An almost miraculous conversion had taken place. The men no longer felt the hatred that once ate away at them while they suffered at the hands of the Japanese. ''Now these same men were dressing the enemy's wounds. All of us had experienced something approaching grace. I think we all began to realise that bitterness was not an option. Although no one would ever

forget what happened, some of us discovered we could forgive.''

Upon his return to Scotland it took two months for his health to stabilise, although it took a lot longer for him to feel normal again. The Britain most of his fellow soldiers had known was the country of 1939 and it was now six years later. ''Our families and friends would have known us as boys and we were far from boys.'' In December 1945, only 17 days after meeting her again, he married Helen, a close friend he had known from before the war, and the couple had two children. She died, four years ago, aged 80.

A graduate of the University of St Andrews and recipient of numerous medals and honours, Gordon moved to America after the war to

complete his graduate studies at Hartford

Theological Seminary. Following his graduation, he returned to Scotland to continue studies in history and to serve as one of the ministers at Paisley Abbey. Three years later, he returned to America and became Dean of the Chapel at Princeton University, a position he maintained for 26 years. He is now Chaplain Emeritus at the same university.

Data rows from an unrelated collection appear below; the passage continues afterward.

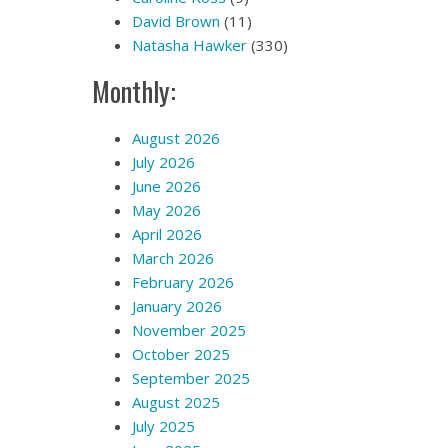
David Brown
(11)
Natasha Hawker
(330)
Monthly:
August 2026
July 2026
June 2026
May 2026
April 2026
March 2026
February 2026
January 2026
November 2025
October 2025
September 2025
August 2025
July 2025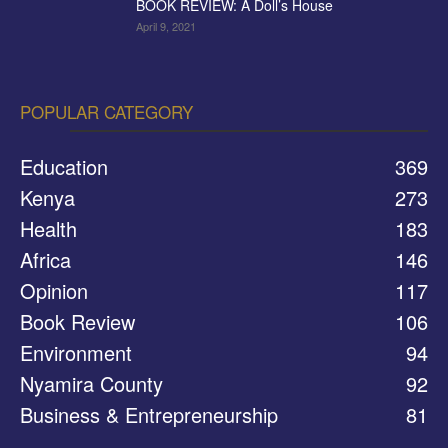
BOOK REVIEW: A Doll’s House
April 9, 2021
POPULAR CATEGORY
Education
369
Kenya
273
Health
183
Africa
146
Opinion
117
Book Review
106
Environment
94
Nyamira County
92
Business & Entrepreneurship
81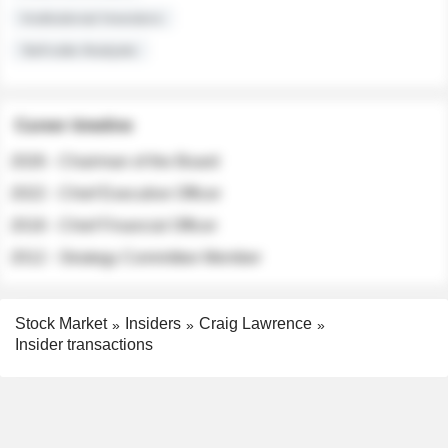
Institutional Investors
Sell-side Analysts
Career timeline
2026 - Chairman of the Board
2022 - Chief Executive Officer
2018 - Chief Financial Officer
2012 - Strategy Committee Member
Stock Market
Insiders
Craig Lawrence
Insider transactions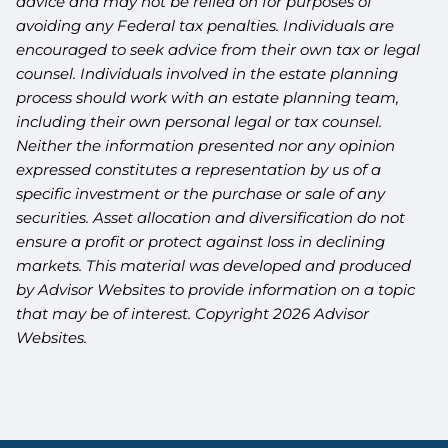
advice and may not be relied on for purposes of
avoiding any Federal tax penalties. Individuals are
encouraged to seek advice from their own tax or legal
counsel. Individuals involved in the estate planning
process should work with an estate planning team,
including their own personal legal or tax counsel.
Neither the information presented nor any opinion
expressed constitutes a representation by us of a
specific investment or the purchase or sale of any
securities. Asset allocation and diversification do not
ensure a profit or protect against loss in declining
markets. This material was developed and produced
by Advisor Websites to provide information on a topic
that may be of interest. Copyright 2026 Advisor
Websites.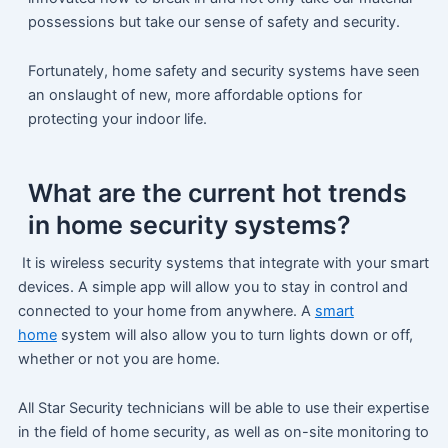
possessions but take our sense of safety and security.
Fortunately, home safety and security systems have seen
an onslaught of new, more affordable options for
protecting your indoor life.
What are the current hot trends
in home security systems?
It is wireless security systems that integrate with your smart
devices. A simple app will allow you to stay in control and
connected to your home from anywhere. A
smart
home
system will also allow you to turn lights down or off,
whether or not you are home.
All Star Security technicians will be able to use their expertise
in the field of home security, as well as on-site monitoring to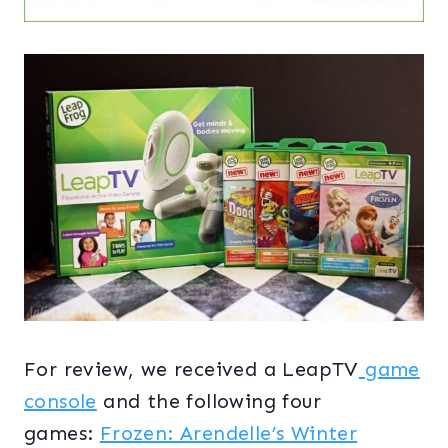
For review, we received a LeapTV
game
console
and the following four
games:
Frozen: Arendelle’s Winter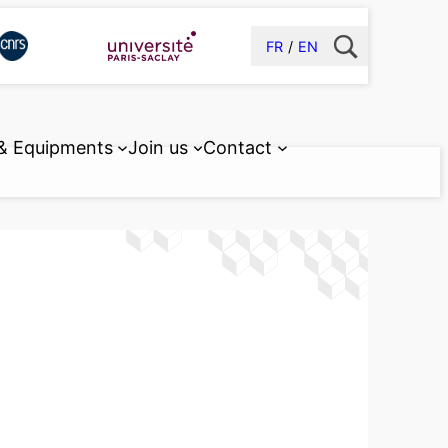
FR
EN
 & Equipments
Join us
Contact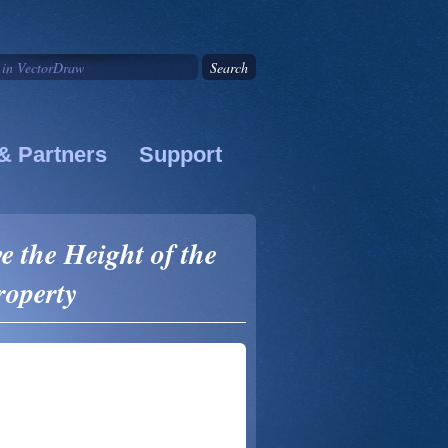
& Partners
Support
 the Height of the
roperty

Gordon has been given a starring role in To End All Wars and he returned to Bangkok two years ago, where he was filmed for the picture's last scene. At the Memorial Cemetery there for British soldiers, he and a former Japanese officer, Nagase Takashi, reconciled. Together, the men laid a wreath on the memorial and, in their respective languages, spoke about reconciliation. ''I have no idea how many men are buried there,'' he says. ''The cemetery was enormous and the spread of bronze tablets of British soldiers buried there is enormous. I am not normally an emotional man, but when I saw the graves of some of my men, well, it was difficult. It was terribly, dreadfully sad.''

We finish our conversation and I get up to leave. ''The important message for me is that love can conquer all, despite the harshness and dreadfulness of the situation,'' says Gordon. ''There is something dignified in all men, in all situations. God came to the death house and helped guide some of us through it.'' There is a quality in Ernest Gordon that is invisible from a distance, but up close, listening to his experiences, is altogether more formidable. n

To End All Wars goes on general release this autumn. Miracle on the River Kwai, by Ernest Gordon, will be republished by HarperCollins to coincide with the film.